Saved data entries:

• • •

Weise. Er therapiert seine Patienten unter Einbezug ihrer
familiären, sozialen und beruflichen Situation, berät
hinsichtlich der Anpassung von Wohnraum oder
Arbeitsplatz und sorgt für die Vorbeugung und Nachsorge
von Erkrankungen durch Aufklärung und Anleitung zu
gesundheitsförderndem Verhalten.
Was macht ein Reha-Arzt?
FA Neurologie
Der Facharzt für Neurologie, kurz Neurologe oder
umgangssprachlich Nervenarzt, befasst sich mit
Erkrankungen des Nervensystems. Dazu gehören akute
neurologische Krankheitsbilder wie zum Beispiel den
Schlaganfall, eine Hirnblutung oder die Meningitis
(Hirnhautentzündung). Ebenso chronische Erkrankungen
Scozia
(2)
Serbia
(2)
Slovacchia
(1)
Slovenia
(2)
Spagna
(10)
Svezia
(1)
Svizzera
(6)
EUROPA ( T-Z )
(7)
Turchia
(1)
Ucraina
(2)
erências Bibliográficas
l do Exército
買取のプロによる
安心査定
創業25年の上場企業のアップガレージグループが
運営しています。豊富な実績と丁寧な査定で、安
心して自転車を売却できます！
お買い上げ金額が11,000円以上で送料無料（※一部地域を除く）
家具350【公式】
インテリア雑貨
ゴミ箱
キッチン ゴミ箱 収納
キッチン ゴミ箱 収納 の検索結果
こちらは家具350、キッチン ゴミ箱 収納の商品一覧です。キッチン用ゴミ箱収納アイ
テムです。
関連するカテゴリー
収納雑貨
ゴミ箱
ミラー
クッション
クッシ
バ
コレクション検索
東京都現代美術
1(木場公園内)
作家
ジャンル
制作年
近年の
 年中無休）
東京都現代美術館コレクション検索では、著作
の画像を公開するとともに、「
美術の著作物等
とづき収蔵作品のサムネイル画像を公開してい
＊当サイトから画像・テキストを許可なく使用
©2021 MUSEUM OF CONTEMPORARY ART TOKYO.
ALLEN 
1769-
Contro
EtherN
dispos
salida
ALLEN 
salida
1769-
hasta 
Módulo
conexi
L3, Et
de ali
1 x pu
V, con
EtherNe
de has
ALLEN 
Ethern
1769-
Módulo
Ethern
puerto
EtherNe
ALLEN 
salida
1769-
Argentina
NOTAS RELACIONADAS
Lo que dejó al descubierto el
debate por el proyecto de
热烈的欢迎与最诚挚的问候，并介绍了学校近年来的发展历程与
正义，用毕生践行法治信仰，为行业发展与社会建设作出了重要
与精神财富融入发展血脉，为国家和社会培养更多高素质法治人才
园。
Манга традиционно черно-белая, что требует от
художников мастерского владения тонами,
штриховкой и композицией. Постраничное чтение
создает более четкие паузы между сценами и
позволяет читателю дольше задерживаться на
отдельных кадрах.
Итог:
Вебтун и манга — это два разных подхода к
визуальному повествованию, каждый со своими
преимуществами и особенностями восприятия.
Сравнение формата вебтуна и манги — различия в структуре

• • •

What is expected: Print the lines of the entries, exactly, from the one containing "CONTEMPORARY ART TOKYO." down to the final line, and leave out all the others.

Answer area:
©2021 MUSEUM OF CONTEMPORARY ART TOKYO.
ALLEN 
1769-
Contro
EtherN
dispos
salida
ALLEN 
salida
1769-
hasta 
Módulo
conexi
L3, Et
de ali
1 x pu
V, con
EtherNe
de has
ALLEN 
Ethern
1769-
Módulo
Ethern
puerto
EtherNe
ALLEN 
salida
1769-
Argentina
NOTAS RELACIONADAS
Lo que dejó al descubierto el
debate por el proyecto de
热烈的欢迎与最诚挚的问候，并介绍了学校近年来的发展历程与
正义，用毕生践行法治信仰，为行业发展与社会建设作出了重要
与精神财富融入发展血脉，为国家和社会培养更多高素质法治人才
园。
Манга традиционно черно-белая, что требует от
художников мастерского владения тонами,
штриховкой и композицией. Постраничное чтение
создает более четкие паузы между сценами и
позволяет читателю дольше задерживаться на
отдельных кадрах.
Итог:
Вебтун и манга — это два разных подхода к
визуальному повествованию, каждый со своими
преимуществами и особенностями восприятия.
Сравнение формата вебтуна и манги — различия в структуре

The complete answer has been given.